Nos Estados Unidos, um exemplo desse movimento foi a aprovação do Copyright Damages Improvement Act de 1999 que teve como objetivo instituir medidas inibitórias mais severas contra as violações de direitos autorais e uma maior aplicação das leis criadas para proteger os direitos de Propriedade Intelectual.
Nesse contexto, a aprovação da Lei nº 10.695 em 1º de julho, que altera os artigos do Código Penal e do Código de Processo Penal no tocante ao crime de violação de direito de autor, deve ser vista como uma importante evolução do tratamento da matéria no Brasil.
A primeira evolução – e talvez a mais significativa – é a tipificação do crime de violação dos direitos conexos aos do autor. A inclusão dos direitos conexos segue o desenvolvimento da matéria e a conscientização da importância deles no ordenamento jurídico brasileiro. Os artistas e intérpretes, titulares de direitos conexos, poderão, finalmente, ver as infrações coibidas em âmbito penal.
Interessante notar, no entanto, que o legislador deixou de incluir as empresas de radiodifusão, que formam a terceira categoria de titulares de direitos conexos, ao lado dos artistas e dos produtores de fonogramas. Tal cisão já pode ser vista até em âmbito internacional pois o Tratado da Organização Mundial da Propriedade Intelectual (OMPI) de 1996, que cuida da agenda digital, somente contempla os direitos conexos dos artistas e dos produtores de fonogramas.
A pena mínima dos parágrafos do artigo 184 do Código Penal foi aumentada de um para dois anos, mantendo-se o regime de reclusão. Em outras palavras, o legislador foi feliz ao mostrar que considera a violação ao direito de autor e conexos um crime de maior potencial ofensivo. Mas cabe registrar que ele poderia ter sido ainda mais ousado, aumentando a pena máxima.
Outro ponto interessante é a inserção da noção de lucro indireto.

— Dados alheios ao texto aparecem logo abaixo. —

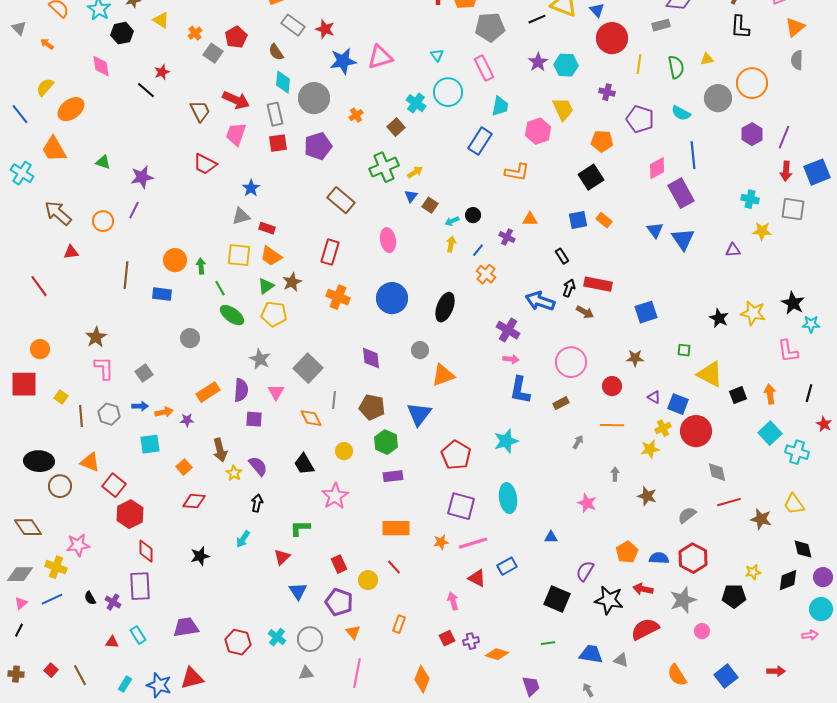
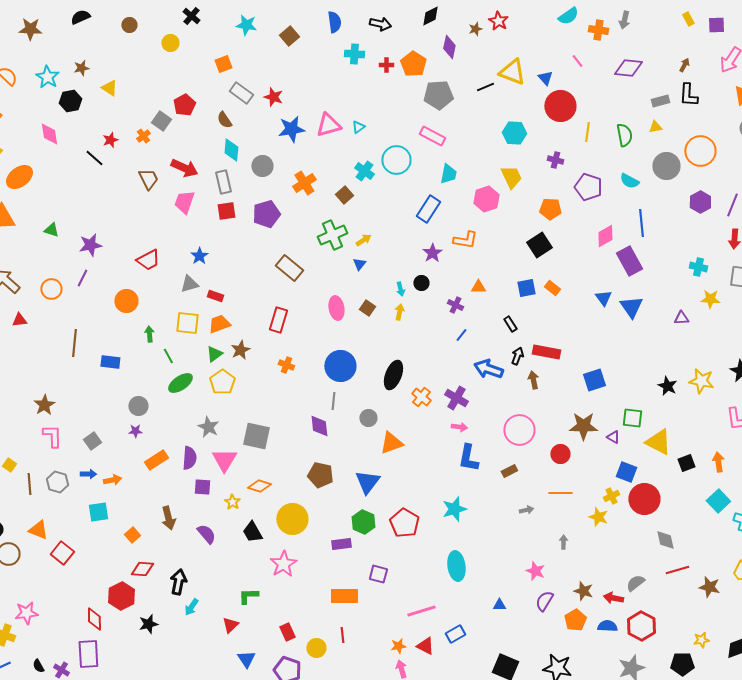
gray rectangle: (661, 25) -> (660, 101), moved
orange cross: (195, 33) -> (143, 136), moved
cyan triangle: (437, 55) -> (358, 127), moved, turned 32
purple star: (538, 62) -> (432, 253), moved
pink rectangle: (484, 68) -> (432, 136), turned -35
gray circle: (314, 98) -> (262, 166), size x0.7
orange cross: (356, 115) -> (304, 183), size x1.6
red trapezoid: (205, 164) -> (148, 260), moved, turned -55
brown square: (430, 205) -> (367, 308), moved
cyan arrow: (452, 221) -> (400, 289), turned -80
blue line: (478, 250) -> (461, 335), moved
orange trapezoid: (271, 256) -> (219, 324), turned 125
orange circle: (175, 260) -> (126, 301), moved
orange cross: (486, 274) -> (421, 397), moved
orange cross: (338, 297) -> (286, 365), size x0.7
brown arrow: (585, 312) -> (533, 380), turned -132
yellow pentagon: (274, 314) -> (222, 382), turned 30
green ellipse: (232, 315) -> (180, 383), turned -70
green square: (684, 350) -> (632, 418), size x1.5
brown star: (635, 358) -> (583, 426), size x1.6
gray square: (308, 368) -> (256, 436), turned -32
pink triangle: (276, 392) -> (224, 460), size x1.5
purple triangle: (654, 397) -> (613, 437), moved
gray line: (334, 400) -> (333, 401), moved
orange diamond: (311, 418) -> (259, 486), turned -45
purple star: (187, 420) -> (135, 431), moved
green hexagon: (386, 442) -> (363, 522), moved
gray arrow: (578, 442) -> (526, 510), turned 48
yellow star: (650, 449) -> (598, 517), turned 30
yellow circle: (344, 451) -> (292, 519), size x1.8
yellow star: (234, 473) -> (232, 502), moved
brown star: (647, 496) -> (583, 591), moved
black arrow: (257, 503) -> (178, 582), moved, size x1.4
purple square: (461, 506) -> (378, 574), moved, size x0.7
red hexagon: (130, 514) -> (121, 596), moved
orange star: (441, 542) -> (398, 646), moved
red line: (394, 567) -> (342, 635), turned 35
purple semicircle: (585, 571) -> (544, 601), moved
red arrow: (643, 589) -> (613, 598), moved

Antes, havia apenas a menção à intenção de lucro, o que favorecia interpretações de que apenas o lucro direto caracterizaria o crime.
O desenvolvimento tecnológico não foi esquecido pelo legislador, que se preocupou em inserir um novo § 3º ao artigo 184 do Código Penal. Em observância à modernidade da Lei de Direitos Autorais (Lei nº 9.610/98), que já previa o ilícito civil, tipificou-se o crime de oferecimento ao público, mediante cabo, fibra ótica, satélite, ondas ou qualquer outro sistema que permita ao usuário realizar a seleção da obra ou produção para recebê-la em um tempo e lugar previamente determinado, de obra protegida por direito de autor e direitos conexos. A abrangência do tipo permite a inibição, em âmbito penal, de violações ao direito de autor pela internet.
No entanto, ao contrário da Lei de Direito de Autoral que, em disposição polêmica, limitou a cópia privada a pequenos trechos, a Lei nº 10.695 não considerou crime a cópia integral de obra intelectual, em um só exemplar, para uso privado do copista.
Ademais, diversos artigos foram inseridos no Código de Processo Penal. Dentre as mais significativas alterações, tem-se a autorização expressa da apreensão da totalidade dos bens contrafeitos, juntamente com os equipamentos, suportes e materiais que se destinam à prática do ilícito. Determinou-se que os titulares dos direitos ficarão com a guarda dos produtos apreendidos e permitiu-se a sua destruição antes do término da ação penal, observadas algumas condições.
Finalmente, a lei facultou às associações de titulares de direitos de autor e de direitos conexos a função como assistente da acusação nos processos penais.
Ainda longe de ser perfeita, a alteração legislativa é bem-vinda e merece aplausos. Resta agora um maior empenho das autoridades governamentais para aparelhar a Polícia e a Justiça, permitindo a aplicação eficiente da lei.